《ノーマル》

your name―君の名を呼ぶ―


《シロン視点》



「シ…シロン…シロ―ンッ!」

アイツの前から消えて遠ざかる瞬間、アイツの声が聞こえた。

姿はもう見えないけれど
泣いてるアイツのマヌケ顔が想像出来て、笑えてしまう。
それくらいの時間をオレは、アイツと共有したんだ。

「…」

(別に別れを惜しみたいわけじゃねぇけど
もう少し、アイツと…)

「…何考えてんだよ俺は」

自分の考えた事に、少し呆れ返る。
こうなって気づくんだ。
アイツといるのが何気に楽しかった事に。
そう考えれば
別れの時間が早くて良かったかもしれない。
じゃなけりゃぁ
きっと俺は、いつまでもあそこを離れられなかった。

"シロン"

思い返せばアイツも
カムバックの時以外、なかなか俺の名前を呼ばなかった。
俺もアイツの名前を呼ぶ事はなかった。

だけど…。
言ってみろと言われてもなかなか呼べなかったアイツの名前を最後に言えて良かったぜ。

"シロ―ン!"

お前から返されるなんて想像してなかったけど聞けて良かった。
おかげで、記憶を消されるっつぅのに
"また会えたらいい"
なんて、柄にもねぇ事考えちまってるよ。

そう思って静かに目を閉じると
風からアイツの寂しそうな泣き声と思いが伝わってきた。

"シロン、シロン、シロン"

「風の…サーガ」

俺は閉じた目を開いて、風に運ばれてくるアイツの"想い"を感じ取る。

"なあシロン。
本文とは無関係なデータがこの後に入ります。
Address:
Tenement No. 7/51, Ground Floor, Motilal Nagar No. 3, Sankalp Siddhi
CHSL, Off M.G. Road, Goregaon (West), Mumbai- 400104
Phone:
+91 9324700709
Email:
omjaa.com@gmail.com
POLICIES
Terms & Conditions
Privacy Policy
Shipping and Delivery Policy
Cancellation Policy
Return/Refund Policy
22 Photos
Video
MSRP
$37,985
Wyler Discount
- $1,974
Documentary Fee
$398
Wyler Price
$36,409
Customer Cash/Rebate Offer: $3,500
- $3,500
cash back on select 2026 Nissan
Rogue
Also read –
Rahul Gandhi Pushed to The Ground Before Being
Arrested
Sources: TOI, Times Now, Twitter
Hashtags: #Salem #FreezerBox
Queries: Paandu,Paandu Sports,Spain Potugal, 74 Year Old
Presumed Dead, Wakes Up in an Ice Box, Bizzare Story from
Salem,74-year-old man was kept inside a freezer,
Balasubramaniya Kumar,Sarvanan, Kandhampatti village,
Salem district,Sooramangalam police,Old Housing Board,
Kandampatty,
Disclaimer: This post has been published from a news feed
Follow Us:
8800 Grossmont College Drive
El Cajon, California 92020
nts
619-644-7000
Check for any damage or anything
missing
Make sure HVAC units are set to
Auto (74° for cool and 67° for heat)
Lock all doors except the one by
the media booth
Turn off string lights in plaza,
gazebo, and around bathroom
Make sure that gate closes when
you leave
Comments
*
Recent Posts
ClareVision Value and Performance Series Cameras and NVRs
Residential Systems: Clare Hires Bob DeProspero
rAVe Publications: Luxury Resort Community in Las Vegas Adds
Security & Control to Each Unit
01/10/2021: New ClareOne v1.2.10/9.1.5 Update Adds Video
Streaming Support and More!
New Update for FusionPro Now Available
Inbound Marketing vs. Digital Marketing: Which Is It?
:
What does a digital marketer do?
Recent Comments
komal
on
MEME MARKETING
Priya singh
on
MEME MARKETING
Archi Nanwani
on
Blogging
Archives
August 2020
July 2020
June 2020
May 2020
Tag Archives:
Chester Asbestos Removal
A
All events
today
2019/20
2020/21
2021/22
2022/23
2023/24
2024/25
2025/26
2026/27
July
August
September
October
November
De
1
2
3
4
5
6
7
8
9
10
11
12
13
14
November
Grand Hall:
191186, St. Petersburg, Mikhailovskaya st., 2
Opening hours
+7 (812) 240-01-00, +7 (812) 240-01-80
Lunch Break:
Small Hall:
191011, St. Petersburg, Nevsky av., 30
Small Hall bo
お前消えちゃって返す事出来なかったけど
最後に「シロン」てお前の名前呼んだんだ。
叫んだんだよ。
なあ聞こえた?
届いたか?"

俺は口元を緩ませ

「ああ、届いたぜ」

翼を開いて風でそう返事を送った。
アイツの涙を拭うようにやさしく。
と同時に、もう見えない相手に俺は目を向けた。
それから目を閉じ、またその目を開けて

"また会おうぜ、シュウ"

前方の空へと視線を移しながら、アイツの名をまた呼んだ。
それから、更にスピードを上げる為に翼を大きく羽ばたかせ
"風の世界"から俺は姿を消した。




《あとがき》
別れてからすぐの想いを妄想して書いてみました。
シュウが「まだ名前呼んでない」の件から
シロンが「シュウ」と呼んでシュウが思わず「へ?」みたいな顔をする
あのシーンだけで作りあげたようなものだったりします。
なので、シロン視点が意外と苦労しました。